项目摘要 测量骨骼生长速度是治疗骨骼生长障碍的一个重要但具有挑战性的部分 主要是由于需要数月的时间来准确测量骨骼长度的增量变化，这 反映了骨骼生长缓慢的本质。虽然显然不太理想，但目前的做法是 因为缺乏产生更快结果的方法而被接受。 我们提出了一种全新的方法， 通过分析其作为骨生长生物标志物的副产物，直接检查骨生长过程。 因为它解决了骨生长而不是骨生长的后果，它潜在地提供了一个很大的 更短的周转时间，可以大大减少临床测量骨生长所需的时间间隔 速度 我们将分析软骨周转作为软骨内骨化的直接读数，通过测量 尿中II型和X型胶原的末端降解产物。II型胶原蛋白片段已经被 测量以评估成人骨关节炎的严重程度，为该方法建立概念验证，但在 生长中的儿童关节炎是罕见的，结果应反映软骨内骨生长几乎完全， 特别是当与X型胶原片段的分析结合时。
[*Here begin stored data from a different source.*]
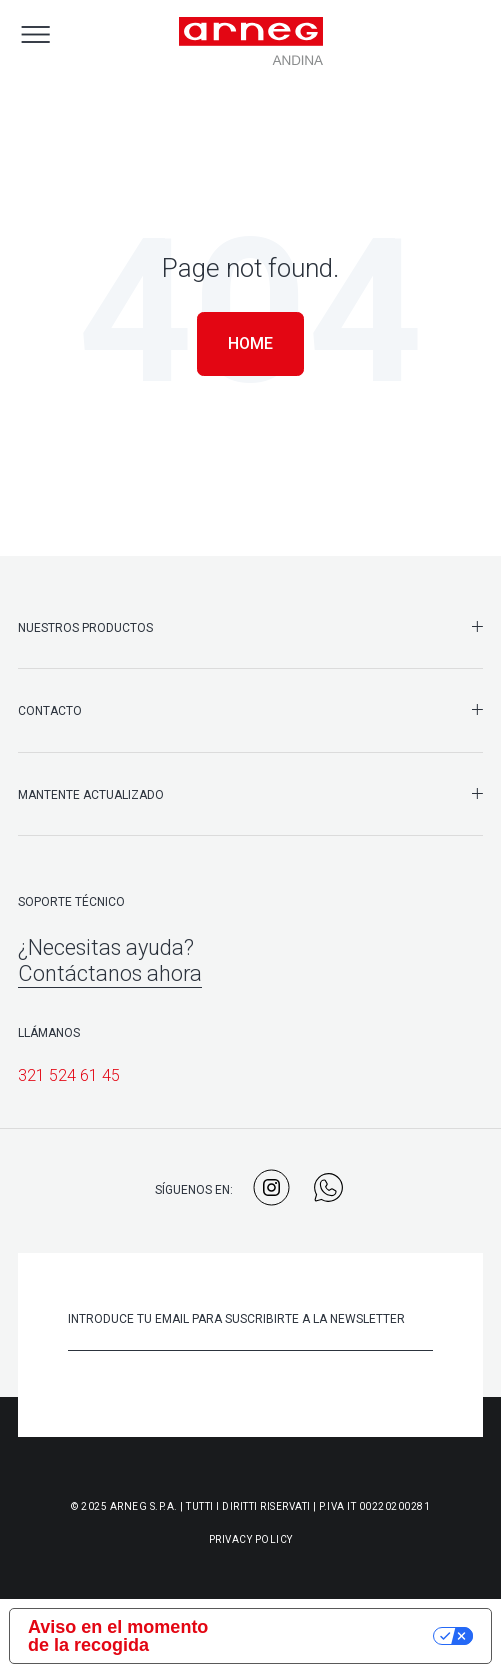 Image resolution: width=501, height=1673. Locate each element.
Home (250, 343)
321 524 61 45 (69, 1075)
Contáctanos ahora (110, 973)
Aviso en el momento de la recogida (118, 1636)
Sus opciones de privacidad (339, 1636)
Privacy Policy (251, 1539) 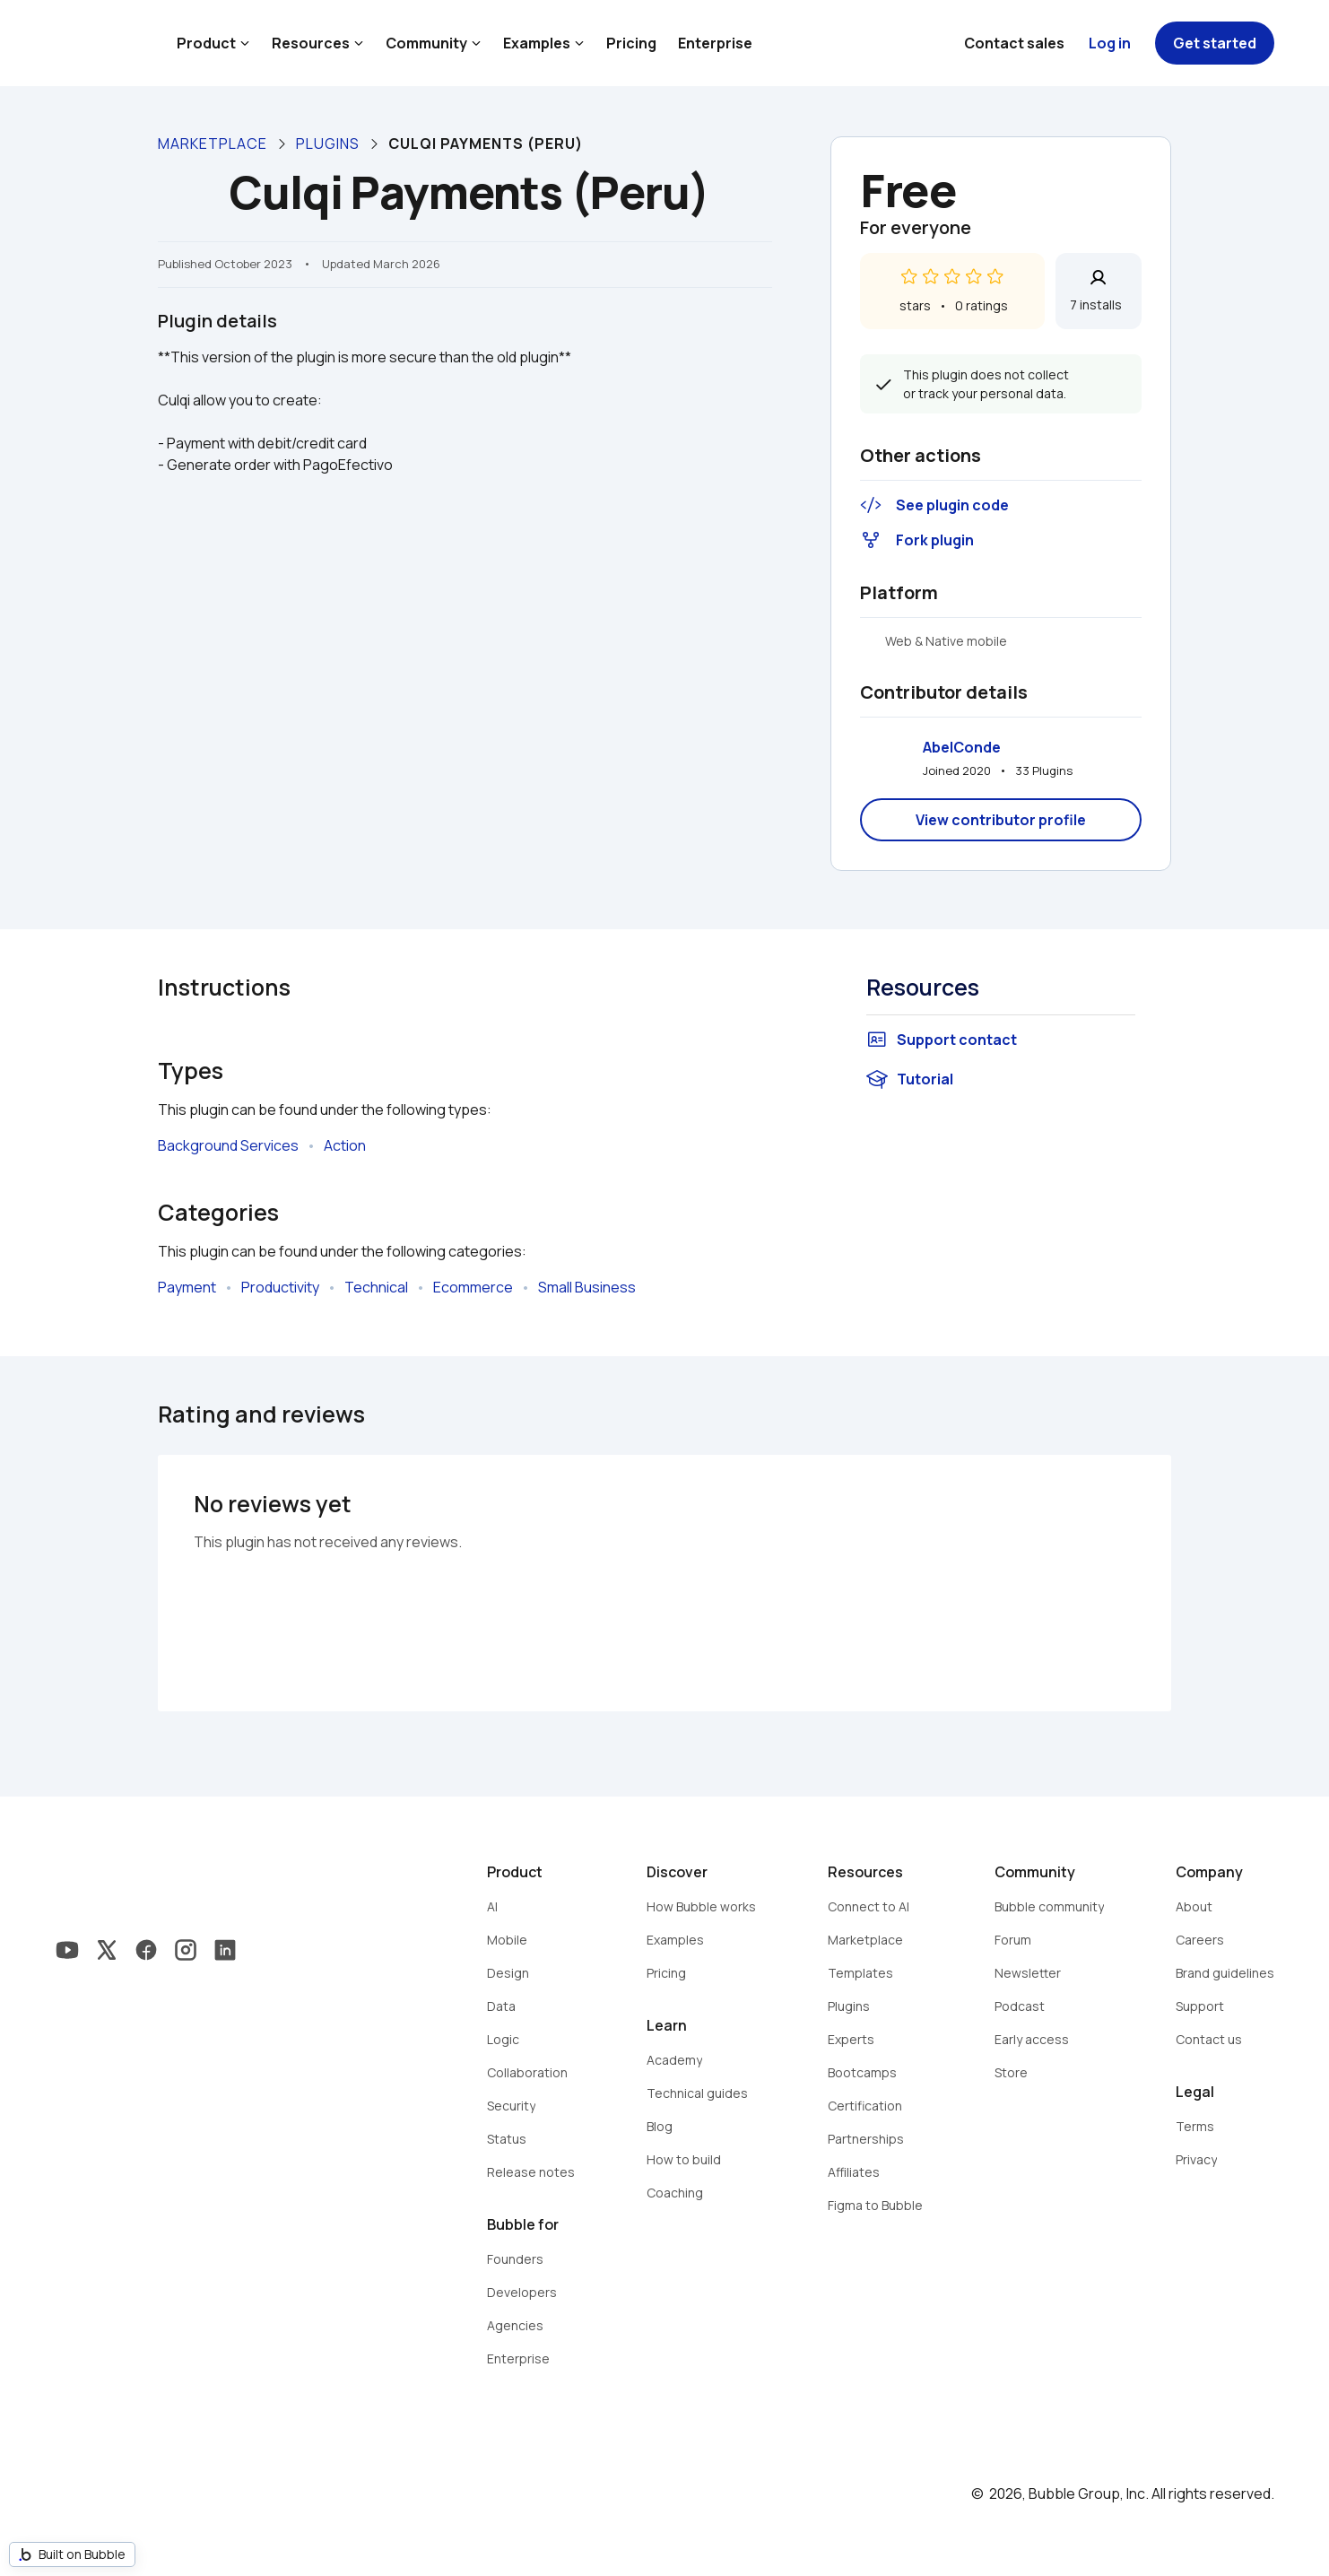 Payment (187, 1287)
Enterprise (715, 43)
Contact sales (1014, 43)
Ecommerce (473, 1287)
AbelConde (962, 747)
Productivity (280, 1287)
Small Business (587, 1287)
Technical (376, 1287)
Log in (1110, 43)
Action (345, 1145)
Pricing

我们将开发检测方法， 结果与骨生长速度，以提供评估和监测骨生长速度和量化 生长速度不足及其对生长促进疗法的反应。更具体地说，我们将适应 商业ELISA试剂盒，以测量II型胶原蛋白新表位（CTX-II），并开发用于 型胶原蛋白片段，我们已经指定CXM，并将其应用于正常生长的儿童， 目标1.在目标2中，我们将在健康儿童中将生物标志物水平与1年内的生长（身高）速度关联起来， 制定可用于临床的标准，以根据生物标志物测量来衡量生长率。 生物标志 为此，将优化采样和数据报告协议。 将评估骨生长生物标志物 在患有软骨发育不良和生长发育反应型身材矮小的儿童中， 后一组生长激素治疗将通过目标3中的生物标志物进行监测。 我们相信， 这种在比目前更短的时间内评估线性骨生长速度的新方法 可能会对儿童身材矮小的评估和管理产生重大影响。